Well, I think the hardest thing has been making sure the children are as ok as they possibly can be with what’s happened. We’ve all worked really, really, really hard to make sure they know it’s not their fault.

Navigating the dynamics of each of them individually, as siblings in a pair, and then all four of them together has been and still is a massive challenge, and can be quite triggering for us both at times especially given some of the dynamics currently playing out. I think it’s probably been one of the biggest causes of friction between us, aside from some of our own stuff. Fingers crossed that the endless sportscasting will eventually pay off (for adults and kids!!!).

The second hardest thing was obviously the ending. How do you end a 22-year relationship as smoothly and amicably as possible for all parties? From dividing house things and sorting out joint admin to agreeing how things are going to work with the kids etc., never mind the emotional stuff.

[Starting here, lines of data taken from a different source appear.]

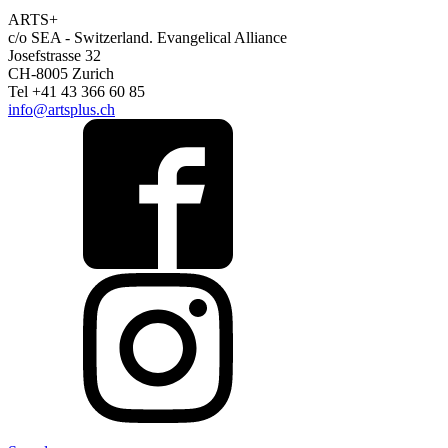
ARTS+
c/o SEA - Switzerland.
Evangelical Alliance
Josefstrasse 32
CH-8005 Zurich
Tel +41 43 366 60 85
info@artsplus.ch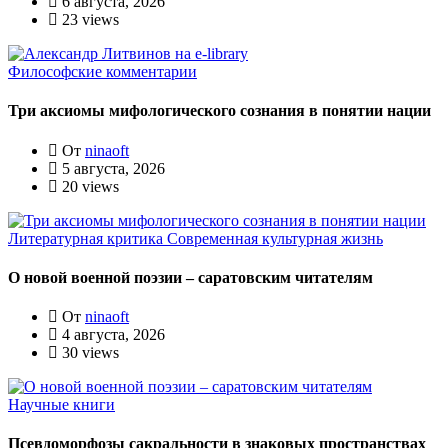
6 августа, 2026
23 views
Философские комментарии
Три аксиомы мифологического сознания в понятии нации
От
ninaoft
5 августа, 2026
20 views
Литературная критика
Современная культурная жизнь
О новой военной поэзии – саратовским читателям
От
ninaoft
4 августа, 2026
30 views
Научные книги
Псевдоморфозы сакральности в знаковых пространствах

It seemed much easier in the beginning strangely, but even months later it’s still not a clean break – not sure it’s really ever going to be given the kids and some of our respective ‘stuff’. 

And then I think it’s been the realisation – from being in a new thing with someone – that we all have so much of our own shit to deal with. Obviously mine relates hugely to my adoption (rejection, abandonment and separation, as you can probably guess ?).

There’s something scarily powerful about the dynamics of being in a new relationship that will highlight all sorts of insecurities, patterns and behaviours that an existing ‘safe’ relationship just doesn’t. And being with someone who is so good at seeing my shit – sometimes before I even know anything’s going on – is both a blessing and a curse!!

But while this has been really, really hard, it’s also been one of the best and most precious things about what Becky and I have together…the ability to see through the BS and the defence mechanisms we’ve so cleverly hidden behind throughout the years to keep everyone else at bay is something I’ve never experienced with anyone before. There’s nowhere to hide and for the first time, it feels like I’m being really and truly seen for who I am by someone who gets me, sees me and loves what they see.

So yes, there have been some very tough times and there continue to be. But was it worth it and would I do it all over again? Hell yes!